The Mozilla/5.0 (X11; Linux x86_64; rv:78.0) Gecko/20100101 Firefox/78.0 is a pretty generic UA compared to what UA's used to be. It used to have say the exact build date (and not 20100101) and the minor versions shown as for example Firefox 68.4.2 esr is shown as 68.0 and not 68.4.2 in UA.
They have decided not to spoof the platform when you enable "Resist Fingerprinting" to avoid issues when a website uses platform specific code, so only the version number is modified to the current ESR branch.
It is weird that the user agent string is different between the HTTP Header and the navigator object. Is this a "confusion to our enemies" strategy?
But the platform is already being spoofed in the HTTP header, why can't you at least make it an option to spoof the navigator object also, even if it might break some websites. better to be more resistance than not at all. a website would only have to compare the $_SERVER['HTTP_USER_AGENT'] string verses the navigator object useragent string to see it's spoofed, and that test itself increases the entropy of the fingerprint.
p54484c2qh said
But the platform is already being spoofed in the HTTP header, why can't you at least make it an option to spoof the navigator object also
After further exploration, I believe: the Web Console knows the truth, so you can't use that for your testing. Here's what I did:
I modified the UA on my Win10x64 to 32-bit Windows 7 by creating the string preference general.useragent.override with this value:
Mozilla/5.0 (Windows NT 6.1; WOW64; rv:77.0) Gecko/20100101 Firefox/77.0
Then I tested on https://www.jeffersonscher.com/res/jstest.php and got the expected result both for the header and JavaScript.
Then I turned on privacy.resistFingerprinting and checked the page again and got
Mozilla/5.0 (Windows NT 10.0; rv:78.0) Gecko/20100101 Firefox/78.0
for both.
Repeated with general.useragent.override set to
Mozilla/5.0 (X11; Linux x86_64; rv:74.0) Gecko/20100101 Firefox/74.0
with and without resistFingerprinting and got the same result.
Note: the spam link filter will divert your reply to moderation if you include any off-site URLs, so if you quote the above test address, it's normal for your post not to appear right away.
Sorry, I don't know why I thought this thread involved the Web Console.

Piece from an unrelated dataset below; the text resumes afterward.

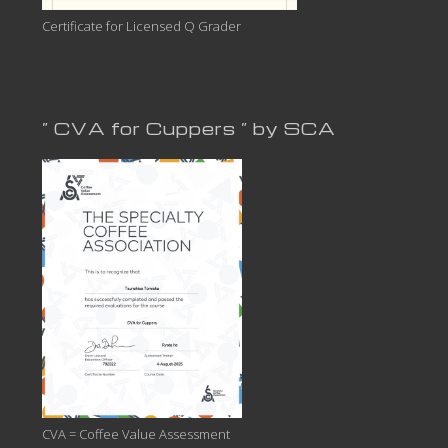
Certificate for Licensed Q Grader
” CVA for Cuppers ” by SCA
CVA = Coffee Value Assessment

Must be reading too many threads at the same time.
Upon further review, I noticed a difference with the UAs:
UA override:
- Mozilla/5.0 (Windows NT 6.1; WOW64; rv:77.0) Gecko/20100101 Firefox/77.0
- Mozilla/5.0 (X11; Linux x86_64; rv:74.0) Gecko/20100101 Firefox/74.0
HTTP Header: Mozilla/5.0 (Windows NT 10.0; rv:78.0) Gecko/20100101 Firefox/78.0
Javascript: Mozilla/5.0 (Windows NT 10.0; Win64; x64; rv:78.0) Gecko/20100101 Firefox/78.0
That's weird.
It is also true, so both of our Firefox's report the true OS.
Modified
According to bug comments (1653328#c1, 1650427#c2) this difference is intentional and is driven by experience of Tor users with site breakage and ability of scripts to determine your OS in other ways anyway.
I always thought that FF was more customizable then it really is. That is disappointing especially since I don't use Tor.
p54484c2qh said
I always thought that FF was more customizable then it really is.
What are you trying to customize?
In my view, the privacy.resistFingerprinting feature bundles a bunch of changes that I haven't seen proven to work, possibly because not very many people use it: it's difficult for those with altered responses to blend in with a crowd if there's no crowd. If there are particular things you want to control, I suggest finding ways to control those specific things instead of using the bundled approach.